**TASK TO CARRY OUT**
Go through the records below line by line. Count the lines with "tablet" and give the count alone.

(Dataset excerpts)

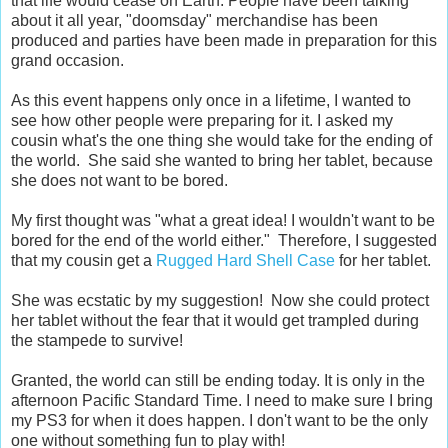
that life would cease on Earth. People have been talking
about it all year, "doomsday" merchandise has been
produced and parties have been made in preparation for this
grand occasion.
As this event happens only once in a lifetime, I wanted to
see how other people were preparing for it. I asked my
cousin what's the one thing she would take for the ending of
the world. She said she wanted to bring her tablet, because
she does not want to be bored.
My first thought was "what a great idea! I wouldn't want to be
bored for the end of the world either." Therefore, I suggested
that my cousin get a
Rugged Hard Shell Case
for her tablet.
She was ecstatic by my suggestion! Now she could protect
her tablet without the fear that it would get trampled during
the stampede to survive!
Granted, the world can still be ending today. It is only in the
afternoon Pacific Standard Time. I need to make sure I bring
my PS3 for when it does happen. I don't want to be the only
one without something fun to play with!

**SOLUTION TO THIS TASK**
3